Activity:
Every record below should be copied exactly, with the pictures left out.

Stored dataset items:
═══

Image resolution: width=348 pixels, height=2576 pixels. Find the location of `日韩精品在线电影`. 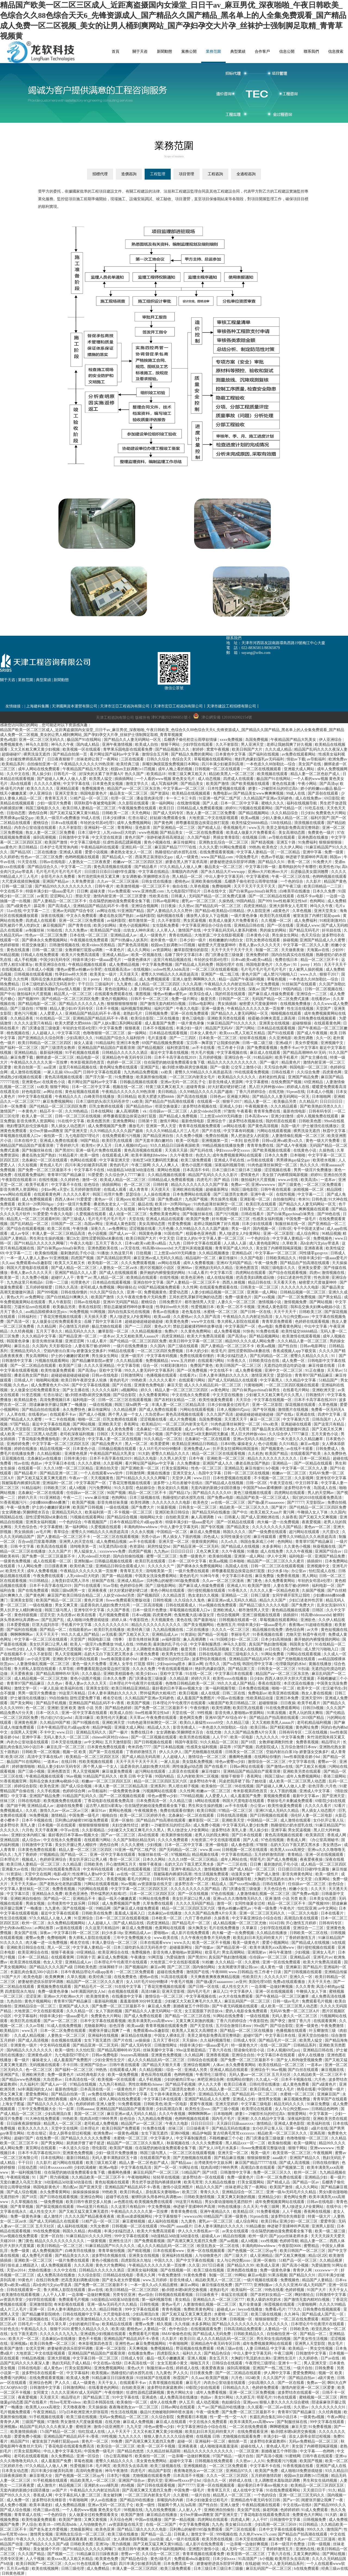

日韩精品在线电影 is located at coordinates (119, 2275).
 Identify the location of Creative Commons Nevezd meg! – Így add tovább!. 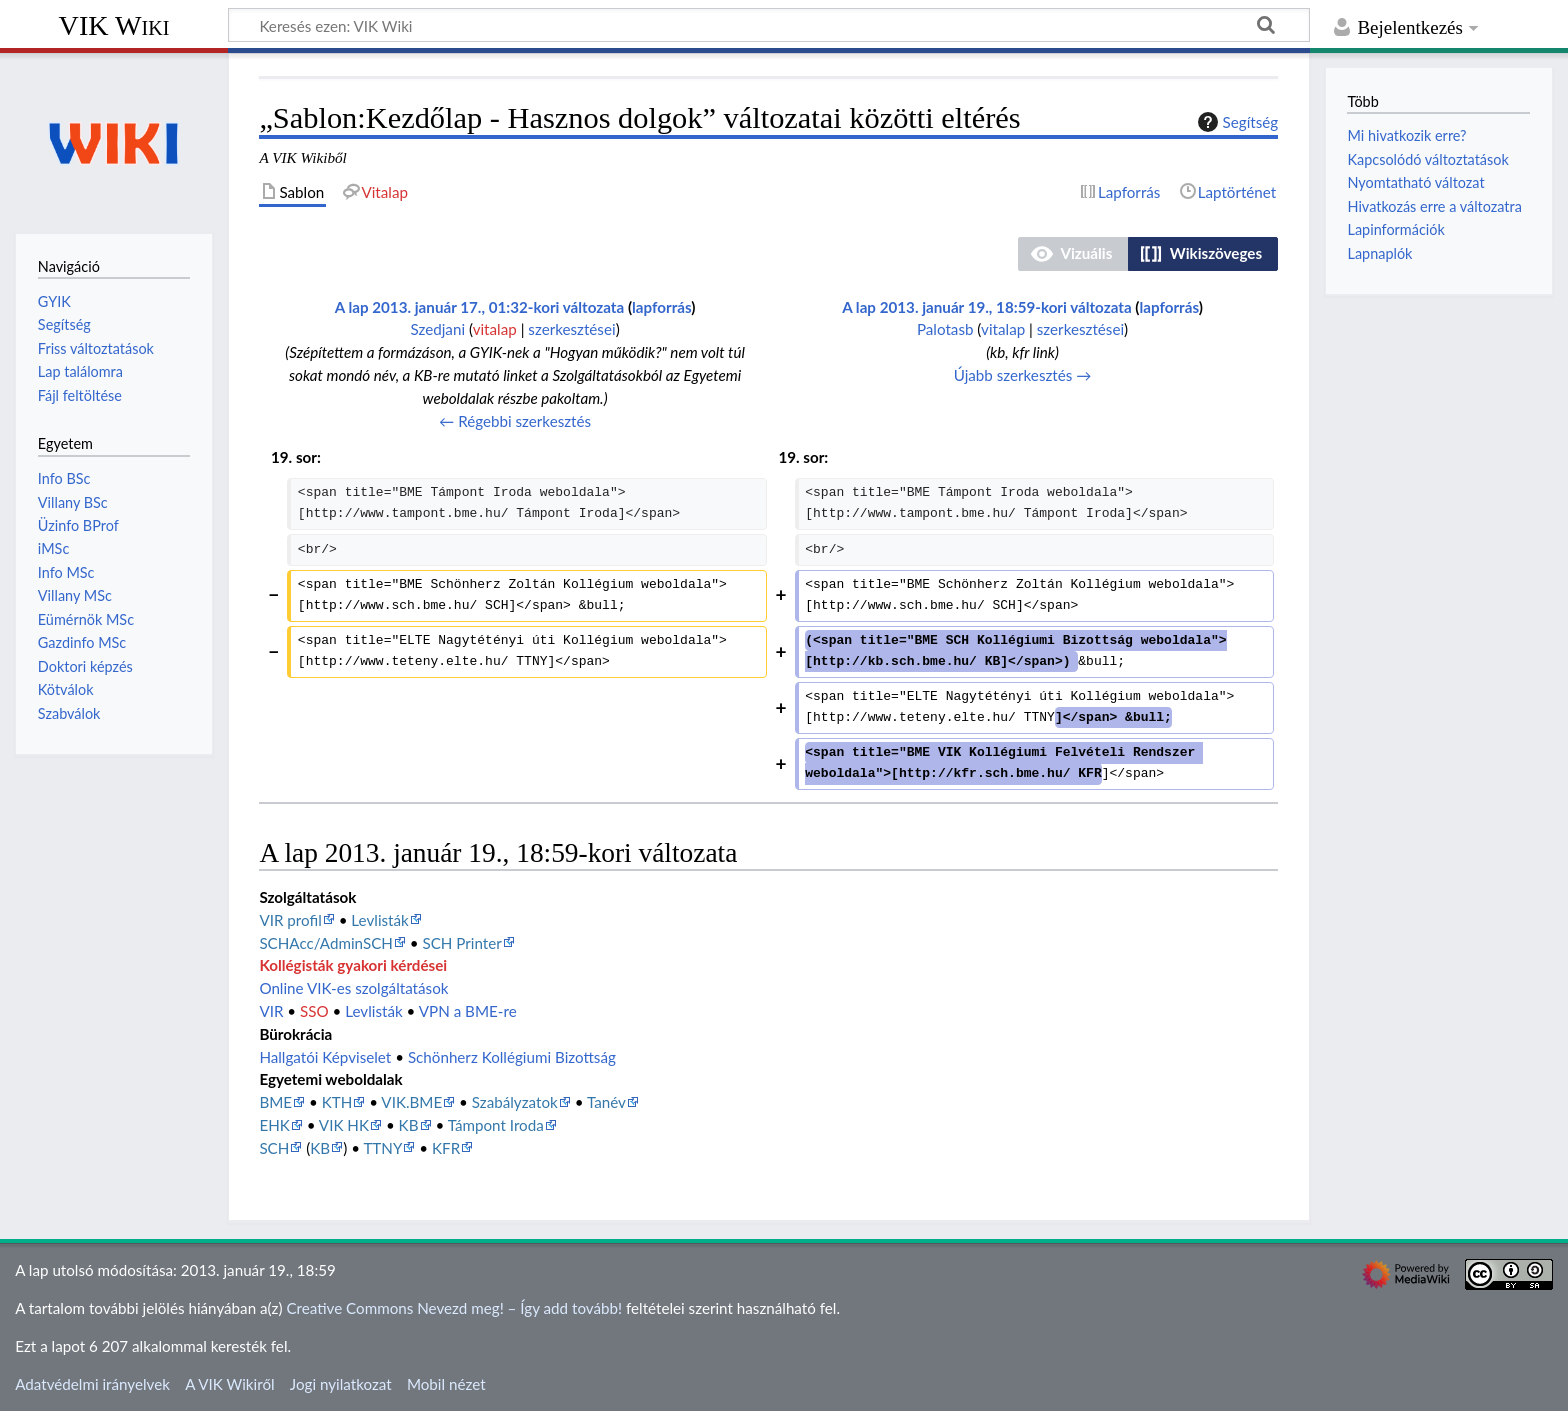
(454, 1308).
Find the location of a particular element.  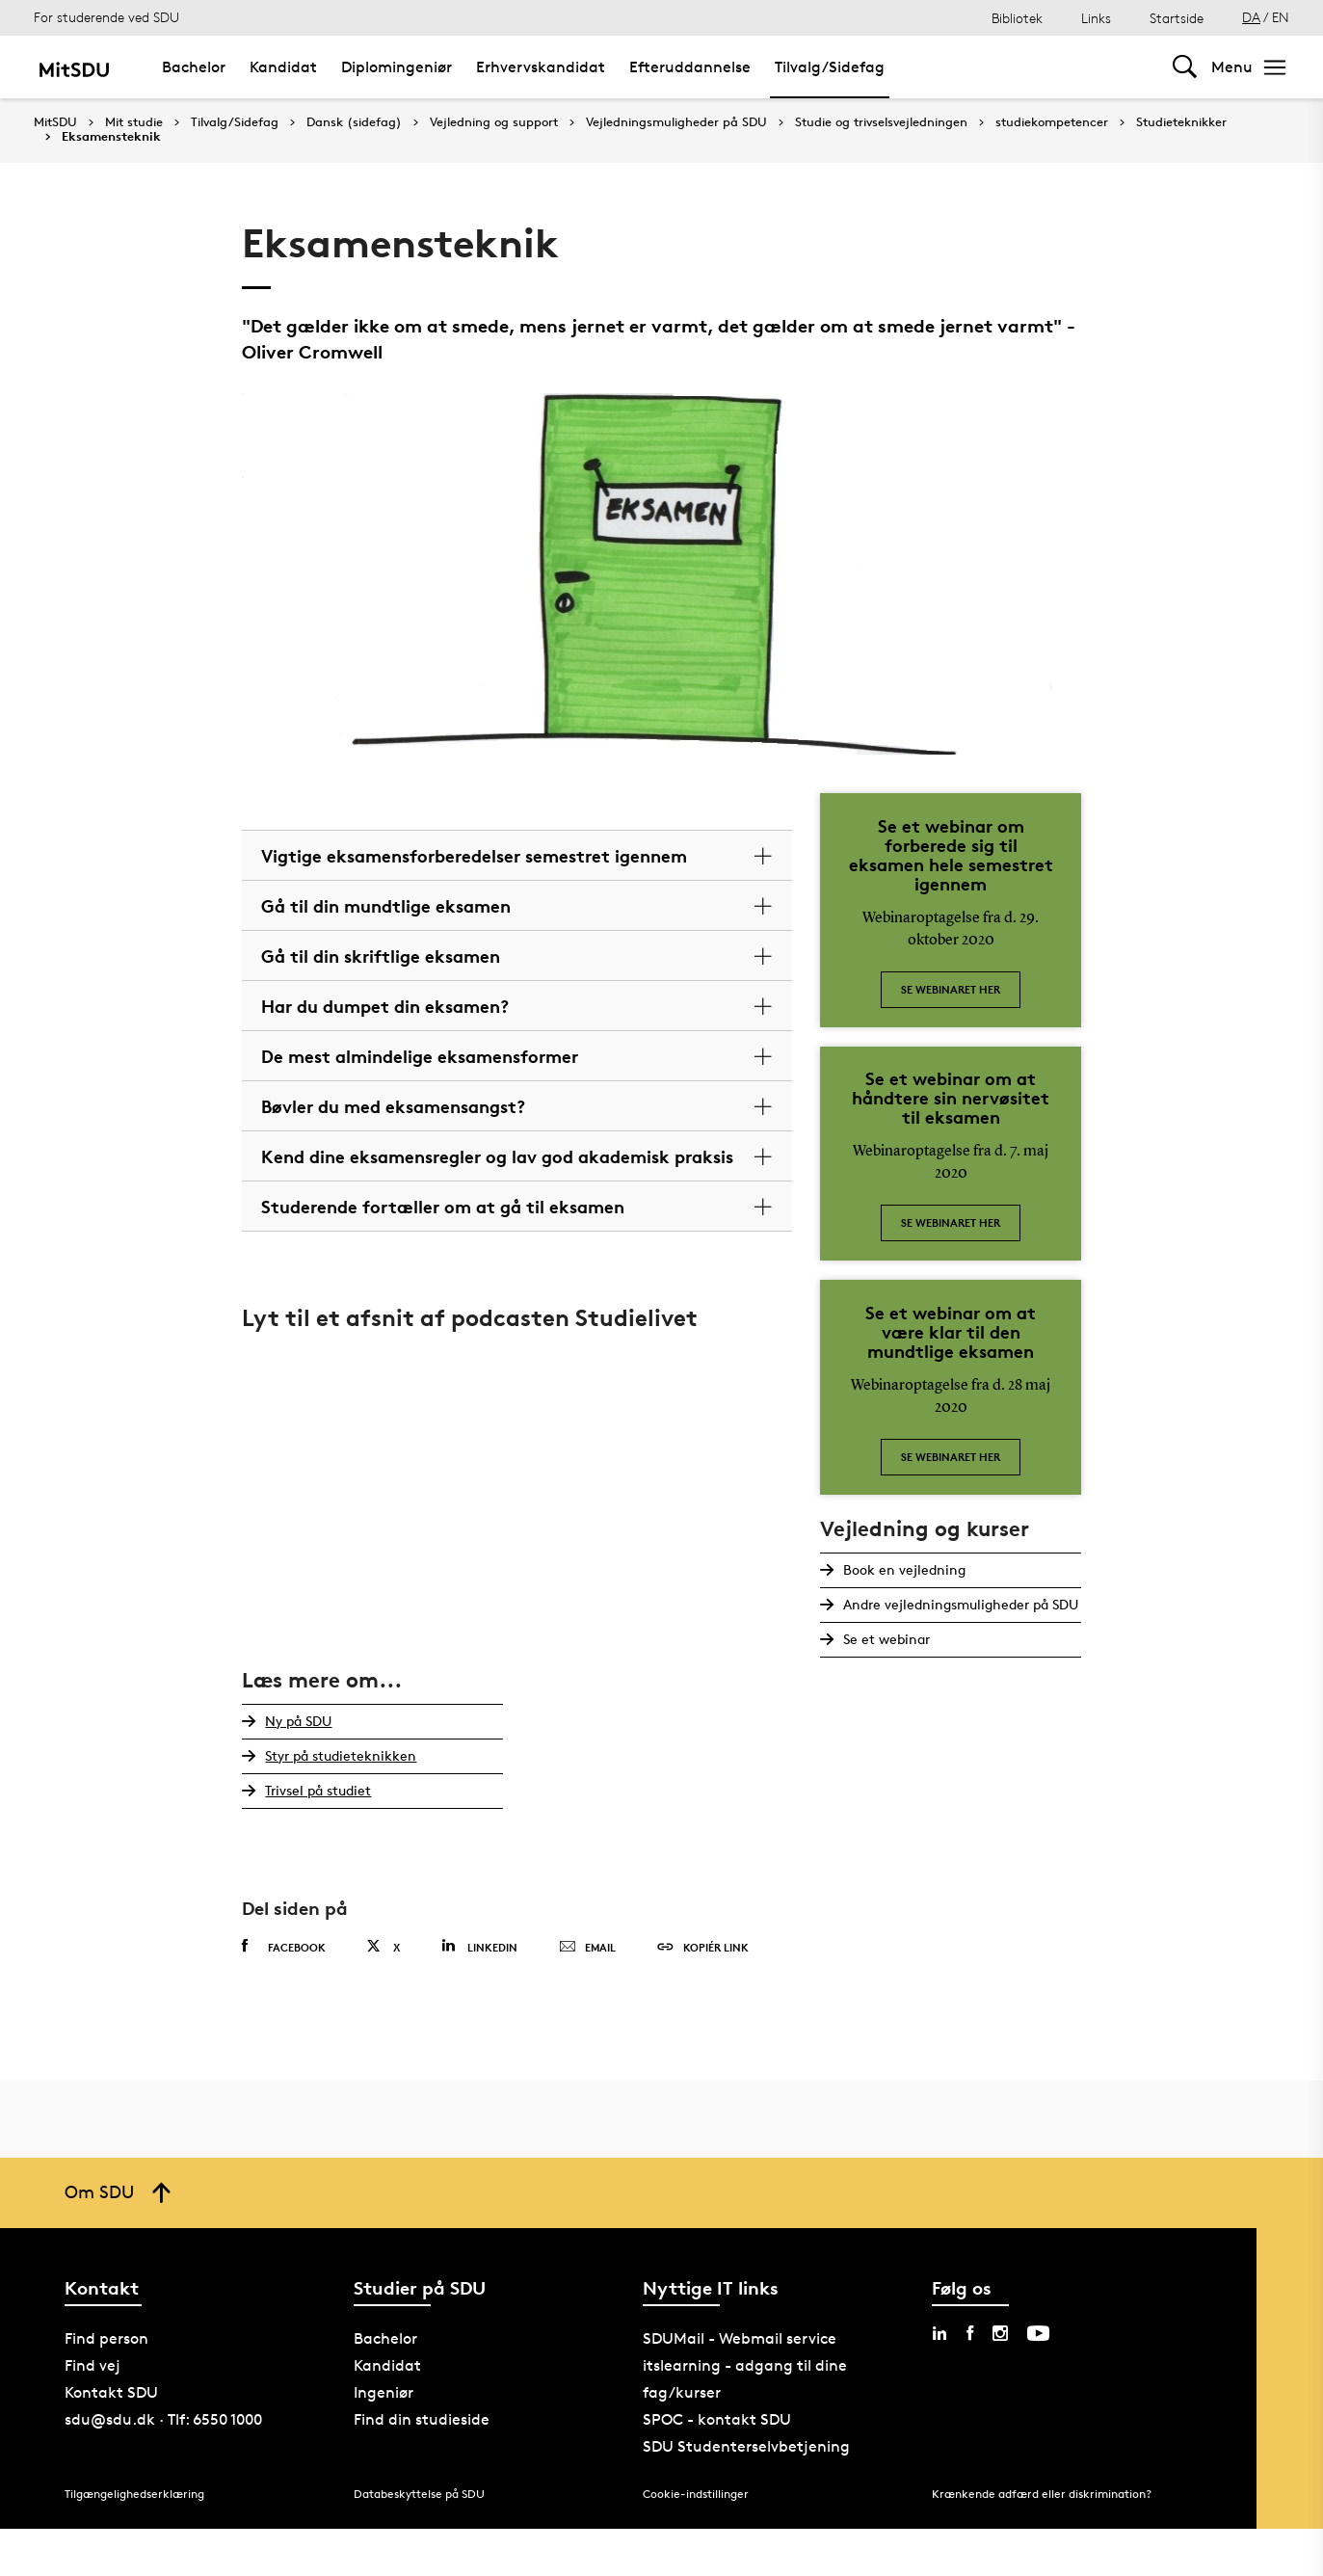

═══

Task response:
Image resolution: width=348 pixels, height=2576 pixels. Find the location of `日韩精品在线电影`. 

日韩精品在线电影 is located at coordinates (119, 2275).
 Identify the location of Creative Commons Nevezd meg! – Így add tovább!. 
(454, 1308).
Find the location of a particular element.  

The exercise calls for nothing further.